Anyone examining the attitude of the current British government to these nuts and bolts issues is likely to get a shock. This isn’t just because of the outrageous way Oliver Letwin and Vince Cable chose to dispose of their official papers, though a civil servant who followed their example could rightly expect to be sacked. No, it goes much deeper and further than this. The Fox-Werrity affair – like the Coulson affair which preceded it – illustrates more critically the damage that is done to good governance by cavalier attitudes towards security in general and vetting in particular. It is striking that this administration, unlike Tony Blair’s, refuses to insist that political advisors should be security cleared. Had it done so, neither Weritty nor Coulson would have got anywhere near Downing Street or the Ministry of Defence.
In fact, good security clearance is as much about inclusion as exclusion. Increasingly, vital government tasks are being executed by security cleared freelancing contractors. This is partly because freelancers possess specific expertise needed for particular projects, often involving national security issues and advanced IT skills and because government cuts mean that by 2015 some 500,000 public sector posts will disappear. However, posts may go but the work itself remains and it will be private contractors who fill the gaps. From the government’s point of view the use of freelancers is beneficial, too, because it can increase competition and drive down costs.
In consequence, it might be supposed that the government would be flexing every sinew in an attempt to encourage freelancers to enter the market place. Actually, as research undertaken for PCG, the freelancer’s organisation, and just published by Professor Anthony Glees and Dr Julian Richards,of Centre for Security and Intelligence Studies shows the precise reverse is the case.
It is obvious that freelancers doing sensitive work must have the same security clearance as permanent employees working in the same field. Some 250,000 individuals are vetted each year by either the Defence Vetting Agency or the Foreign Office Services. But full vetting is not merely expensive but it must, of course, be renewed at intervals. The government stipulates for this reason that no freelancer should be deterred from applying for a post because they do not have a current clearance. Instead, the vetting will take place once the job is theirs. Indeed, they need the job in order to get the vetting not least because the government must retain ownership of the vetting process.
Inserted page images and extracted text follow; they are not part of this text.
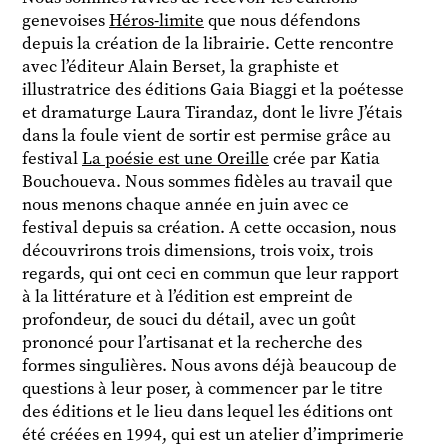
genevoises
Héros-limite
que nous défendons
depuis la création de la librairie. Cette rencontre
avec l’éditeur Alain Berset, la graphiste et
illustratrice des éditions Gaia Biaggi et la poétesse
et dramaturge Laura Tirandaz, dont le livre J’étais
dans la foule vient de sortir est permise grâce au
festival
La poésie est une Oreille
crée par Katia
Bouchoueva. Nous sommes fidèles au travail que
nous menons chaque année en juin avec ce
festival depuis sa création. A cette occasion, nous
découvrirons trois dimensions, trois voix, trois
regards, qui ont ceci en commun que leur rapport
à la littérature et à l’édition est empreint de
profondeur, de souci du détail, avec un goût
prononcé pour l’artisanat et la recherche des
formes singulières. Nous avons déjà beaucoup de
questions à leur poser, à commencer par le titre
des éditions et le lieu dans lequel les éditions ont
été créées en 1994, qui est un atelier d’imprimerie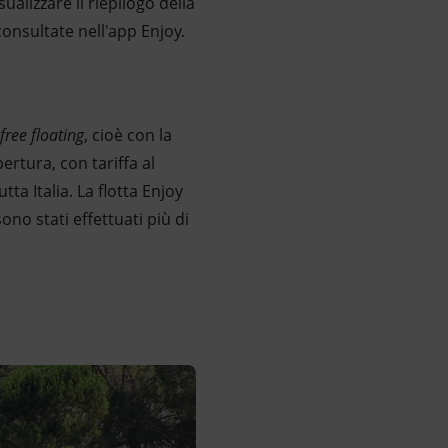
alizzare il riepilogo della
onsultate nell'app Enjoy.
free floating
, cioè con la
pertura, con tariffa al
tta Italia. La flotta Enjoy
sono stati effettuati più di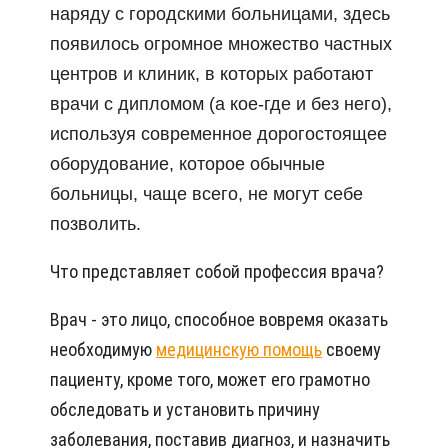
наряду с городскими больницами, здесь
появилось огромное множество частных
центров и клиник, в которых работают
врачи с дипломом (а кое-где и без него),
используя современное дорогостоящее
оборудование, которое обычные
больницы, чаще всего, не могут себе
позволить.
Что представляет собой профессия врача?
Врач - это лицо, способное вовремя оказать
необходимую
медицинскую помощь
своему
пациенту, кроме того, может его грамотно
обследовать и установить причину
заболевания, поставив диагноз, и назначить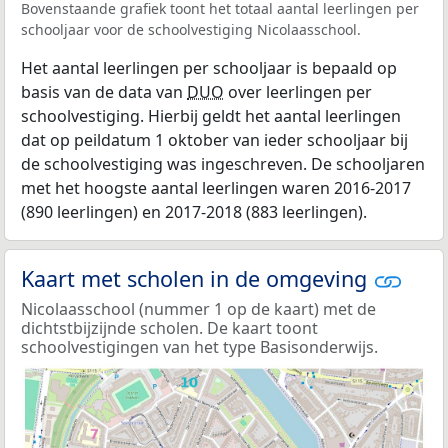
Bovenstaande grafiek toont het totaal aantal leerlingen per
schooljaar voor de schoolvestiging Nicolaasschool.
Het aantal leerlingen per schooljaar is bepaald op
basis van de data van
DUO
over leerlingen per
schoolvestiging. Hierbij geldt het aantal leerlingen
dat op peildatum 1 oktober van ieder schooljaar bij
de schoolvestiging was ingeschreven. De schooljaren
met het hoogste aantal leerlingen waren 2016-2017
(890 leerlingen) en 2017-2018 (883 leerlingen).
Kaart met scholen in de omgeving
Nicolaasschool (nummer 1 op de kaart) met de
dichtstbijzijnde scholen. De kaart toont
schoolvestigingen van het type Basisonderwijs.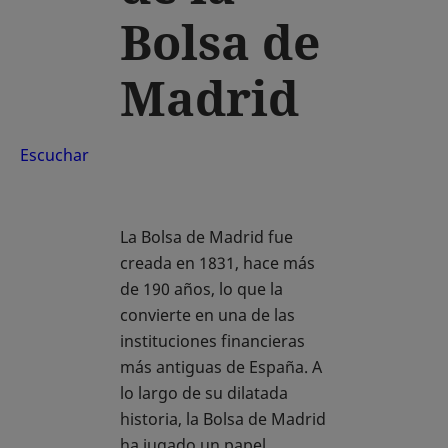
Bolsa de
Madrid
Escuchar
La Bolsa de Madrid fue
creada en 1831, hace más
de 190 años, lo que la
convierte en una de las
instituciones financieras
más antiguas de España. A
lo largo de su dilatada
historia, la Bolsa de Madrid
ha jugado un papel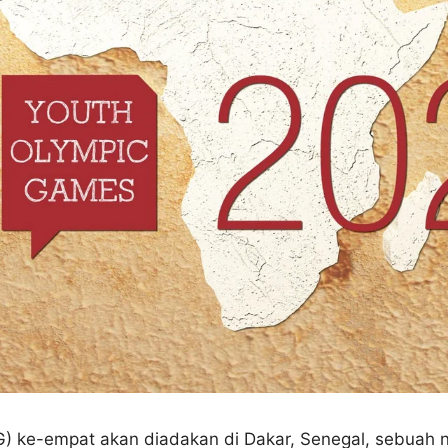
ke-empat akan diadakan di Dakar, Senegal, sebuah neg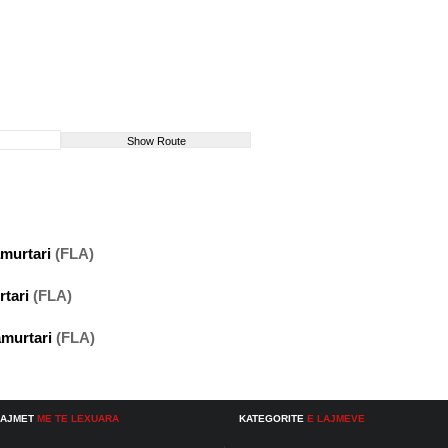
amurtari
(FLA)
rtari
(FLA)
amurtari
(FLA)
LAJMET
ME TE LEXUARA
KATEGORITE
E LAJMEVE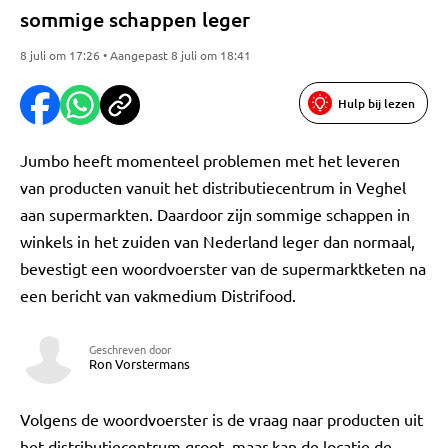
sommige schappen leger
8 juli om 17:26 • Aangepast 8 juli om 18:41
Hulp bij lezen
Jumbo heeft momenteel problemen met het leveren
van producten vanuit het distributiecentrum in Veghel
aan supermarkten. Daardoor zijn sommige schappen in
winkels in het zuiden van Nederland leger dan normaal,
bevestigt een woordvoerster van de supermarktketen na
een bericht van vakmedium Distrifood.
Geschreven door
Ron Vorstermans
Volgens de woordvoerster is de vraag naar producten uit
het distributiecentrum groot, maar kan de locatie de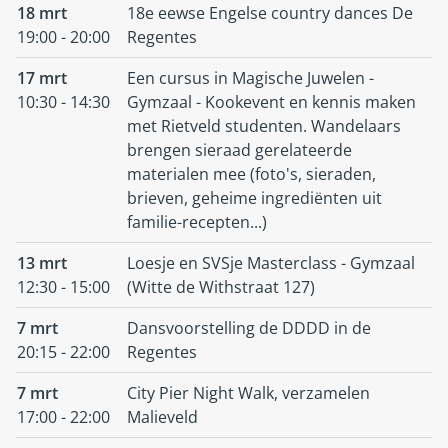
18 mrt
18e eewse Engelse country dances De
19:00 - 20:00
Regentes
17 mrt
Een cursus in Magische Juwelen -
10:30 - 14:30
Gymzaal - Kookevent en kennis maken
met Rietveld studenten. Wandelaars
brengen sieraad gerelateerde
materialen mee (foto's, sieraden,
brieven, geheime ingrediënten uit
familie-recepten...)
13 mrt
Loesje en SVSje Masterclass - Gymzaal
12:30 - 15:00
(Witte de Withstraat 127)
7 mrt
Dansvoorstelling de DDDD in de
20:15 - 22:00
Regentes
7 mrt
City Pier Night Walk, verzamelen
17:00 - 22:00
Malieveld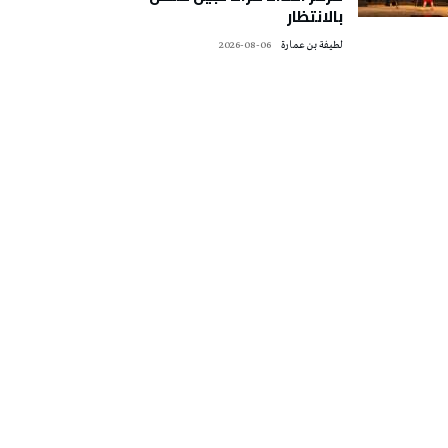
بالانتظار
لطيفة بن عمارة
2026-08-06
تونس الطقس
To speed things, initial vetting is now done by a new computer system imaginatively code-named Cerberus after the hound from hell who kept the dead in Hades and the living on earth. Freelancers are perfectly happy with this principle because no one understands the importance of clearances more than they do – because they know exactly what it is their work entails.
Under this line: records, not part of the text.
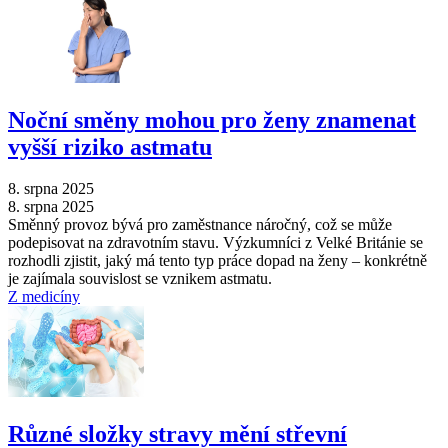
Noční směny mohou pro ženy znamenat
vyšší riziko astmatu
8. srpna 2025
8. srpna 2025
Směnný provoz bývá pro zaměstnance náročný, což se může
podepisovat na zdravotním stavu. Výzkumníci z Velké Británie se
rozhodli zjistit, jaký má tento typ práce dopad na ženy –⁠ konkrétně
je zajímala souvislost se vznikem astmatu.
Z medicíny
Různé složky stravy mění střevní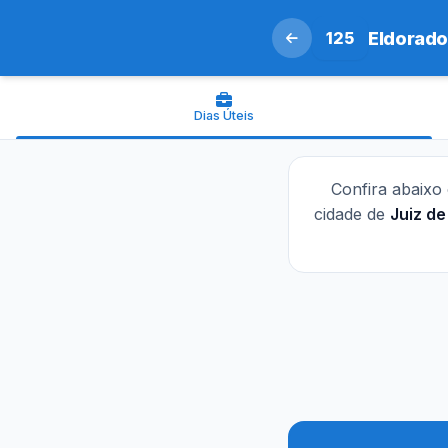
125
Eldorado
Dias Úteis
Confira abaixo
cidade de
Juiz de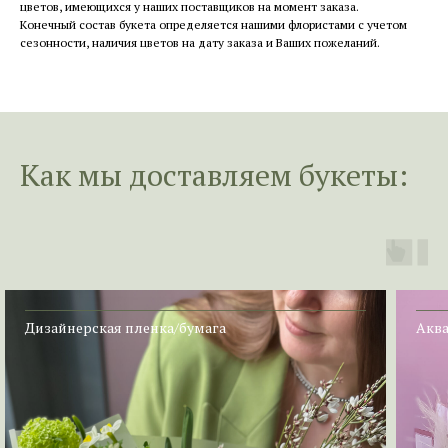
цветов, имеющихся у наших поставщиков на момент заказа.
Конечный состав букета определяется нашими флористами с учетом
сезонности, наличия цветов на дату заказа и Ваших пожеланий.
Как мы доставл
яем букеты:
Дизайнерская пленка/бумага
Аква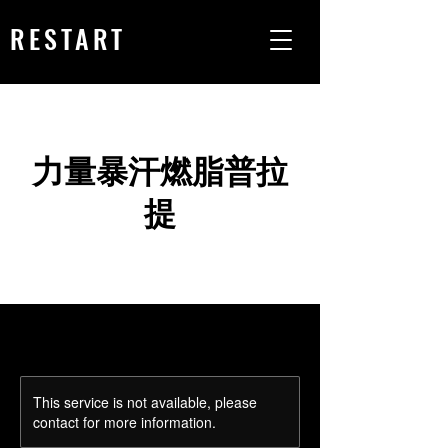
RESTART
力量暴汗燃脂普拉
提
This service is not available, please
contact for more information.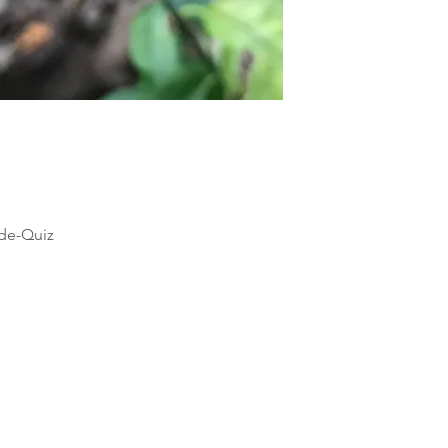
de-Quiz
Yet large numbers of them now discover that when they apply for jobs requiring clearances they are told that unless they possess existing clearances they will not be considered. 75 per cent of PCG members regularly apply for posts requiring vetting and 65 per cent of them do not have an existing clearance. Yet almost half of them, 46 per cent, received an outright rejection – of which 25 per cent were issued within 24 hours. While there may be several reasons for being rejected for any job, our research suggests to us that recruitment agencies are using the possession of a clearance as a filter to exclude half the applicants from the market place for their work.
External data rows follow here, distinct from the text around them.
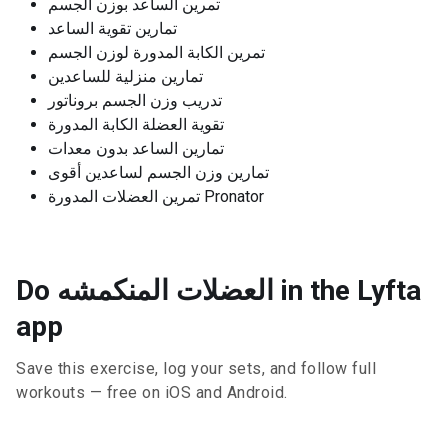
تمرين الساعد بوزن الجسم
تمارين تقوية الساعد
تمرين الكابة المدورة لوزن الجسم
تمارين منزلية للساعدين
تدريب وزن الجسم بروناتور
تقوية العضلة الكابة المدورة
تمارين الساعد بدون معدات
تمارين وزن الجسم لساعدين أقوى
تمرين العضلات المدورة Pronator
Do العضلات المنكمشه in the Lyfta
app
Save this exercise, log your sets, and follow full
workouts — free on iOS and Android.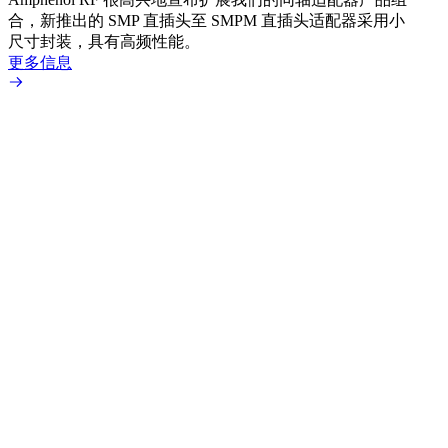
合，新推出的 SMP 直插头至 SMPM 直插头适配器采用小
更多
尺寸封装，具有高频性能。
更多信息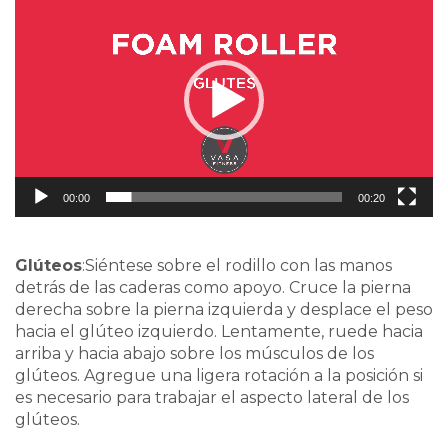
Player
00:00
00:20
Glúteos
:Siéntese sobre el rodillo con las manos
detrás de las caderas como apoyo. Cruce la pierna
derecha sobre la pierna izquierda y desplace el peso
hacia el glúteo izquierdo. Lentamente, ruede hacia
arriba y hacia abajo sobre los músculos de los
glúteos. Agregue una ligera rotación a la posición si
es necesario para trabajar el aspecto lateral de los
glúteos.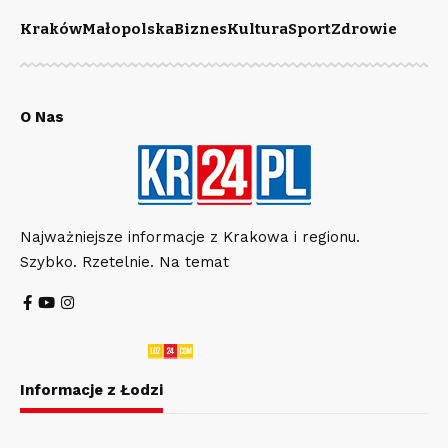
Kraków
Małopolska
Biznes
Kultura
Sport
Zdrowie
O Nas
Najważniejsze informacje z Krakowa i regionu.
Szybko. Rzetelnie. Na temat
Informacje z Łodzi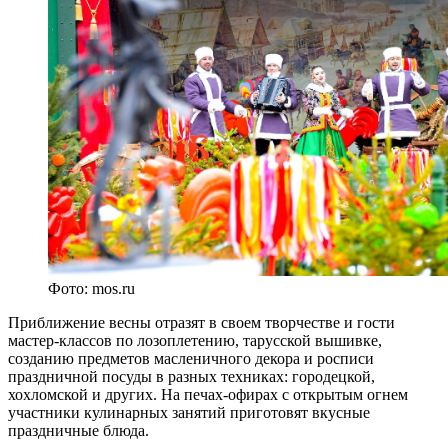
Фото: mos.ru
Приближение весны отразят в своем творчестве и гости
мастер-классов по лозоплетению, тарусской вышивке,
созданию предметов масленичного декора и росписи
праздничной посуды в разных техниках: городецкой,
хохломской и других. На печах-офирах с открытым огнем
участники кулинарных занятий приготовят вкусные
праздничные блюда.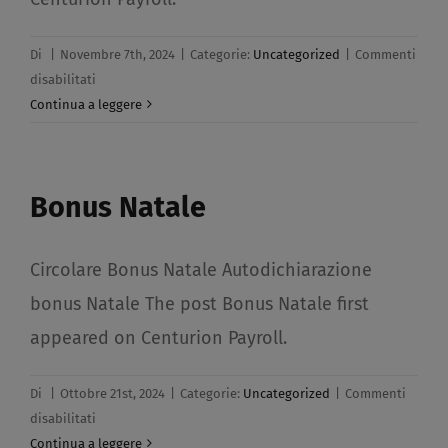
Di
|
Novembre 7th, 2024
|
Categorie:
Uncategorized
|
Commenti
su
disabilitati
Circolare
Continua a leggere
n.
20
Agenzia
Bonus Natale​
delle
Entrate​
Circolare Bonus Natale Autodichiarazione
bonus Natale The post Bonus Natale first
appeared on Centurion Payroll.
Di
|
Ottobre 21st, 2024
|
Categorie:
Uncategorized
|
Commenti
su
disabilitati
Bonus
Continua a leggere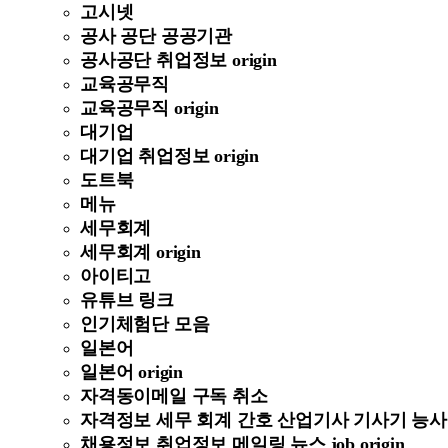
고시넷
공사 공단 공공기관
공사공단 취업정보 origin
교육공무직
교육공무직 origin
대기업
대기업 취업정보 origin
도트북
메뉴
세무회계
세무회계 origin
아이티고
유튜브 링크
인기체험단 모음
일본어
일본어 origin
자격동이메일 구독 취소
자격정보 세무 회계 간호 산업기사 기사기 능사 정보 
채용정보 취업정보 메일링 뉴스 job origin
This is both in direct contravention of government regulations but is also in itself a breach of security guidelines which stipulate that those with clearances must not disclose this fact to potential employers. To add insult to injury, Cerberus has not been working properly; it is slow, not fast and a huge backlog of cases is now likely to impact on the provision of clearances for the Olympics in 2012 much to the anguish of MI5, one assumes.
Applicants can win a contract only if they have a clearance but they can only get clearance if they win a contract – a classic Catch-22 situation. It is the Cabinet Office, Nick Clegg and Francis Maude who have the duty to resolve this issue. It has to be said our research has not fallen on deaf ears and there are now clear signs that officials understand there is no point in having regulations and not enforcing them. Our proposal for a security clearance forum may be realised which will bring together all interested parties to thrash out best practice and issue kite marks for those contractors who practice it. But now is not a good time to regard security clearances as a joke. Security relies as much on basic practice as on our armed forces or secret agencies.